### TASK DIRECTIONS
State the number of lines in the listing that contain "Динамо". No further words are expected.

RECORDS FOR THIS EXERCISE below:

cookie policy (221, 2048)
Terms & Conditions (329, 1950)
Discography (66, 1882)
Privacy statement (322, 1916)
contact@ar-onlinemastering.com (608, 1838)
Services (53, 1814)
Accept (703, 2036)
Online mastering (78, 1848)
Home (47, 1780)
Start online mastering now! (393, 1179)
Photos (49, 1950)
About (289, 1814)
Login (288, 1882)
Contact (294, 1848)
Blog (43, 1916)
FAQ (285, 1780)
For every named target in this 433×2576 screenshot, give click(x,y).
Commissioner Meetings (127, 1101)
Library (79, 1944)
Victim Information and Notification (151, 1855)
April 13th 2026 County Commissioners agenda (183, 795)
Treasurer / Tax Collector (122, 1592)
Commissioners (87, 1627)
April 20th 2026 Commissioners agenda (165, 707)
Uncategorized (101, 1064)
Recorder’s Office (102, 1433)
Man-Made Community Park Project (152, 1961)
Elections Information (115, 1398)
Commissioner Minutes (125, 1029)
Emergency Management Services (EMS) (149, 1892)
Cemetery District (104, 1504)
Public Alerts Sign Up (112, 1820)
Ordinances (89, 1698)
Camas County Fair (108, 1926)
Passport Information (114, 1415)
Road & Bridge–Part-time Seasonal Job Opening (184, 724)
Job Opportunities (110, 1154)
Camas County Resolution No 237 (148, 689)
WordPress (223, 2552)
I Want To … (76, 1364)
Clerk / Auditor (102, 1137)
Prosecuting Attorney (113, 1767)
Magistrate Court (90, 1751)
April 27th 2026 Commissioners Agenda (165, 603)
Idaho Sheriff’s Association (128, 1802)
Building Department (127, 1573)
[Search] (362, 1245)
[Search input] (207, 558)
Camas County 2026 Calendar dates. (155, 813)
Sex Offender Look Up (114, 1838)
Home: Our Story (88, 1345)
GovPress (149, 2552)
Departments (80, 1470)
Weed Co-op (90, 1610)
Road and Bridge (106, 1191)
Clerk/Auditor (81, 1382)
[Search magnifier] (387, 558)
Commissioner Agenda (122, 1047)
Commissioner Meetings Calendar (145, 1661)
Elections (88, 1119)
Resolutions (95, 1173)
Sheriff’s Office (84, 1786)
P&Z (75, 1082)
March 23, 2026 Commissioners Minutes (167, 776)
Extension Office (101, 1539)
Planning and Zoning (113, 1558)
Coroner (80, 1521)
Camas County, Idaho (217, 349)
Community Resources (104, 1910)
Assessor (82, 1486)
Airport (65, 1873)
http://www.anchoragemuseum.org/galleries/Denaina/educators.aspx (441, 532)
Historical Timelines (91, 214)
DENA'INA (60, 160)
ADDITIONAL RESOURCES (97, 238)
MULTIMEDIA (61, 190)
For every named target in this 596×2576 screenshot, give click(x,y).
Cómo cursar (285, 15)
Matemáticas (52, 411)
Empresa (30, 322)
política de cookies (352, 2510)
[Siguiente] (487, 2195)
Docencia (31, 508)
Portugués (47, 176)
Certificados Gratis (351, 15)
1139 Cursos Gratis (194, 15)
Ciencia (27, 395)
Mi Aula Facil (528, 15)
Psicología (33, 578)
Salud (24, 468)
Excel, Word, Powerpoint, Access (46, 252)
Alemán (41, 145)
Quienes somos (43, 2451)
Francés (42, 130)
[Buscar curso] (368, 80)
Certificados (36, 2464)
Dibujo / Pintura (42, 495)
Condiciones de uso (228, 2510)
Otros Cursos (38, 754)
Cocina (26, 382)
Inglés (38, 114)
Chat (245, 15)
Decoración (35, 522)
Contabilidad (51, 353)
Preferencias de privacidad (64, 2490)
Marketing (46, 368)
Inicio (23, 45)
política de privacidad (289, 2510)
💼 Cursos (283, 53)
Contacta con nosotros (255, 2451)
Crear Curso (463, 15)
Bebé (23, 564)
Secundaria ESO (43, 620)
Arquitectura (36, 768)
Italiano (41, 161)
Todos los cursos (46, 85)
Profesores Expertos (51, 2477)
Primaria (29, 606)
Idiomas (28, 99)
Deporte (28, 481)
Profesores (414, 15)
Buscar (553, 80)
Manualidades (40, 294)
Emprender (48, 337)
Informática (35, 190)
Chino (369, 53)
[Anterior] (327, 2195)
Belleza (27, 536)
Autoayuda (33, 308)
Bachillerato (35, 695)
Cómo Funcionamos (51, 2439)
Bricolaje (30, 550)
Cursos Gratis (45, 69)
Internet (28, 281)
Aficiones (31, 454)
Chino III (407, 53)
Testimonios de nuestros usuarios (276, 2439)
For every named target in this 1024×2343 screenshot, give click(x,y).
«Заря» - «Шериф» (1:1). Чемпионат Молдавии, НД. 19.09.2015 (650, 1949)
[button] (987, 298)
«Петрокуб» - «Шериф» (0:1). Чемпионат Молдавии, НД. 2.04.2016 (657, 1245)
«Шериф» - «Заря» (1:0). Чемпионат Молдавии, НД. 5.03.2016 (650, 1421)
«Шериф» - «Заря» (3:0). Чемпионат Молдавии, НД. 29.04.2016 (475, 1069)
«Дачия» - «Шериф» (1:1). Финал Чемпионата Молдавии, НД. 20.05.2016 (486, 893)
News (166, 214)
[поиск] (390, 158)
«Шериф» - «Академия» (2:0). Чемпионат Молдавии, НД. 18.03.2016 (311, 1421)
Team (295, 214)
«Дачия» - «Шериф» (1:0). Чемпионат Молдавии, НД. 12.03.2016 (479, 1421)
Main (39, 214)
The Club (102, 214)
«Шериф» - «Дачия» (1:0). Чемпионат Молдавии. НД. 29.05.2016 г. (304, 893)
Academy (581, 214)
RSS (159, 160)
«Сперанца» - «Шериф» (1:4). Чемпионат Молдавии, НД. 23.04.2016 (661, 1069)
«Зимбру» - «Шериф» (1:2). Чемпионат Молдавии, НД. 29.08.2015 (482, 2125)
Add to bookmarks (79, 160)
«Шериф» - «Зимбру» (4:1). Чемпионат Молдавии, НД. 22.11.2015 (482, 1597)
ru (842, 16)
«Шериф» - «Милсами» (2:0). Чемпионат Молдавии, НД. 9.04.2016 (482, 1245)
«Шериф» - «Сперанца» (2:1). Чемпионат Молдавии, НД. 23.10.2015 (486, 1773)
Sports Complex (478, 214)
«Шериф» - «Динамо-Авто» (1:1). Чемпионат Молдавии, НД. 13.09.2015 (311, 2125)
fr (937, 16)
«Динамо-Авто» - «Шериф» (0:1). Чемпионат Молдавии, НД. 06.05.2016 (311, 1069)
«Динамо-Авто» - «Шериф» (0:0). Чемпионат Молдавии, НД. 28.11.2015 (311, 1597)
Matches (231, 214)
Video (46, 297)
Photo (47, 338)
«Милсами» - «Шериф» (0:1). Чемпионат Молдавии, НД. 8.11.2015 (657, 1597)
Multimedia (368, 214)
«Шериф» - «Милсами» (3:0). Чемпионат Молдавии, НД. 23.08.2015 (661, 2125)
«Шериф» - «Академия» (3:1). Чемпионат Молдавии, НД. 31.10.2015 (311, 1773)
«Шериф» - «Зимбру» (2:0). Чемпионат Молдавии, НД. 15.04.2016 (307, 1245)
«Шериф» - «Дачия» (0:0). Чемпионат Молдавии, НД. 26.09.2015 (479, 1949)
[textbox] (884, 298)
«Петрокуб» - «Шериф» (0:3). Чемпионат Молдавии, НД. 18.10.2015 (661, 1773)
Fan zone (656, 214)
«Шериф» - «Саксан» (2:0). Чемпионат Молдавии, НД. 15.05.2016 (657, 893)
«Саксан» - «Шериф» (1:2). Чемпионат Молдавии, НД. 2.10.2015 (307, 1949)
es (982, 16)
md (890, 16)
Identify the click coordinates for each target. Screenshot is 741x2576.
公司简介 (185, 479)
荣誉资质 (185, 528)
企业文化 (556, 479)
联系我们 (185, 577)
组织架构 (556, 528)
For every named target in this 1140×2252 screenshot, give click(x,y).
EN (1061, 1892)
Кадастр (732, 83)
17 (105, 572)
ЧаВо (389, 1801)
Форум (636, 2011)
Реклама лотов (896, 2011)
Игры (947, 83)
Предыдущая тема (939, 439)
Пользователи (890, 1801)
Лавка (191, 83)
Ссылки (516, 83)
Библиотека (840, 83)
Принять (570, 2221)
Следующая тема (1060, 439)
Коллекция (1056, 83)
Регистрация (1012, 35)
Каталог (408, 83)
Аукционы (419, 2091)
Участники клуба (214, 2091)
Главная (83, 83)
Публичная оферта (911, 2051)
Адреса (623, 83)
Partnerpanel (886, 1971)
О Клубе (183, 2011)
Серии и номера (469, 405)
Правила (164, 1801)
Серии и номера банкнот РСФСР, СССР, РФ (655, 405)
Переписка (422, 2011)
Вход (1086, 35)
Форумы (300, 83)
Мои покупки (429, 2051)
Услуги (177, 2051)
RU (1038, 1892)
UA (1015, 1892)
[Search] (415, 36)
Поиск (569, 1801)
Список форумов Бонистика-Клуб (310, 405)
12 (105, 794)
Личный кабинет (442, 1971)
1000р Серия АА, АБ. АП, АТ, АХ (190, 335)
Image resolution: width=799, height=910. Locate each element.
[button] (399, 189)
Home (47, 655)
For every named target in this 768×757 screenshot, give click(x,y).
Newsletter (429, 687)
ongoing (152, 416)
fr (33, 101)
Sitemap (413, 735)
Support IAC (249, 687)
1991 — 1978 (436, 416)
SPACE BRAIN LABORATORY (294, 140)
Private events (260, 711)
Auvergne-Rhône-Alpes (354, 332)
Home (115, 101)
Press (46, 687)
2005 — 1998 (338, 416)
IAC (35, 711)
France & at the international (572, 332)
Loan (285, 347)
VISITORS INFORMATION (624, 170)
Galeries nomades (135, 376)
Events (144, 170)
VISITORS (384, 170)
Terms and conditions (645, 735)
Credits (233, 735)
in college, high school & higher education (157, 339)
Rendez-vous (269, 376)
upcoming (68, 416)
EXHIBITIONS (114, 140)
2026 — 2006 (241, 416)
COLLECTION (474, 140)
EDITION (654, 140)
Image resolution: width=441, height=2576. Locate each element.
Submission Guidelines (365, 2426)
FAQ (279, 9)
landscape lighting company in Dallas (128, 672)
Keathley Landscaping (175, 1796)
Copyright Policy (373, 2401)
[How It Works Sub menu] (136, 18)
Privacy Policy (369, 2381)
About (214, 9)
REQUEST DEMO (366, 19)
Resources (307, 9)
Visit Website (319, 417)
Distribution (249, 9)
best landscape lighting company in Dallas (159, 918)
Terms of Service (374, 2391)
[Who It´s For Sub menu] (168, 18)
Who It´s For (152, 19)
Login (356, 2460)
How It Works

End of RECORDS FOR THIS EXERCISE.

### FINISHED TASK
3